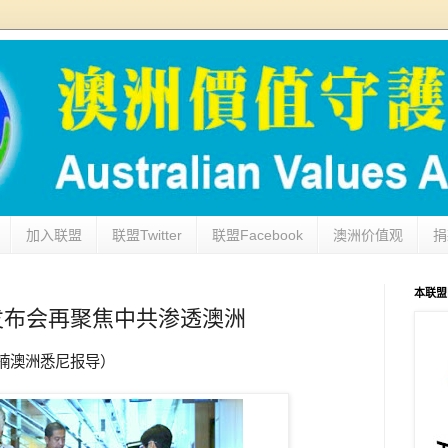
加入联盟
联盟Twitter
联盟Facebook
澳洲价值观
捐
本联盟网址
发布会再聚焦中共渗透澳洲
楠澳洲悉尼报导）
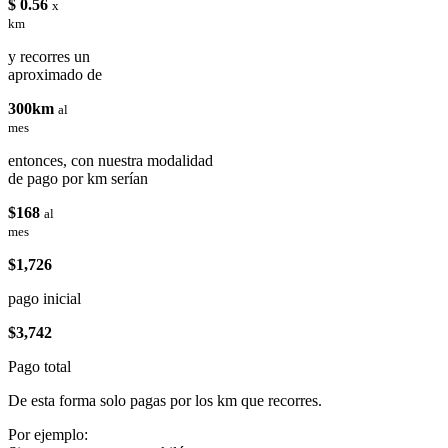
$ 0.56
x
km
y recorres un
aproximado de
300km
al
mes
entonces, con nuestra modalidad
de pago por km serían
$168
al
mes
$1,726
pago inicial
$3,742
Pago total
De esta forma solo pagas por los km que recorres.
Por ejemplo:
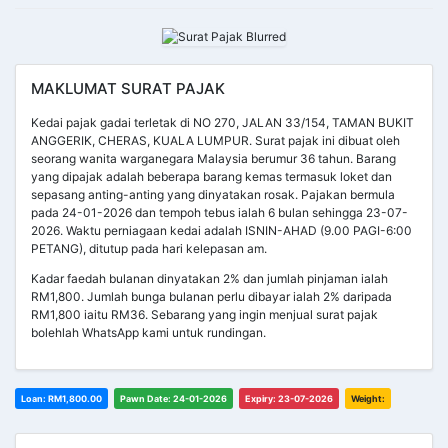
MAKLUMAT SURAT PAJAK
Kedai pajak gadai terletak di NO 270, JALAN 33/154, TAMAN BUKIT
ANGGERIK, CHERAS, KUALA LUMPUR. Surat pajak ini dibuat oleh
seorang wanita warganegara Malaysia berumur 36 tahun. Barang
yang dipajak adalah beberapa barang kemas termasuk loket dan
sepasang anting-anting yang dinyatakan rosak. Pajakan bermula
pada 24-01-2026 dan tempoh tebus ialah 6 bulan sehingga 23-07-
2026. Waktu perniagaan kedai adalah ISNIN-AHAD (9.00 PAGI-6:00
PETANG), ditutup pada hari kelepasan am.
Kadar faedah bulanan dinyatakan 2% dan jumlah pinjaman ialah
RM1,800. Jumlah bunga bulanan perlu dibayar ialah 2% daripada
RM1,800 iaitu RM36. Sebarang yang ingin menjual surat pajak
bolehlah WhatsApp kami untuk rundingan.
Loan: RM1,800.00
Pawn Date: 24-01-2026
Expiry: 23-07-2026
Weight:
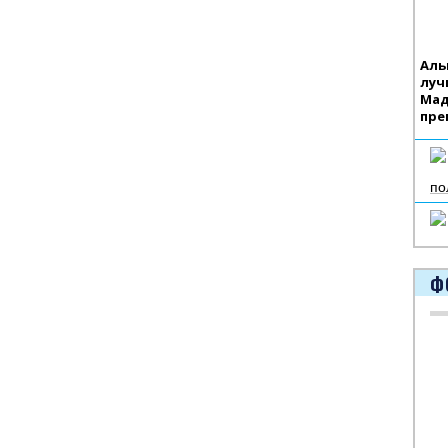
Аль
луч
Мад
пре
по
Ф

☆ ☆ ☆ ☆ ☆ ☆ ☆

For every line above with the word "ialah" in it, make a copy.

pada 24-01-2026 dan tempoh tebus ialah 6 bulan sehingga 23-07-
Kadar faedah bulanan dinyatakan 2% dan jumlah pinjaman ialah
RM1,800. Jumlah bunga bulanan perlu dibayar ialah 2% daripada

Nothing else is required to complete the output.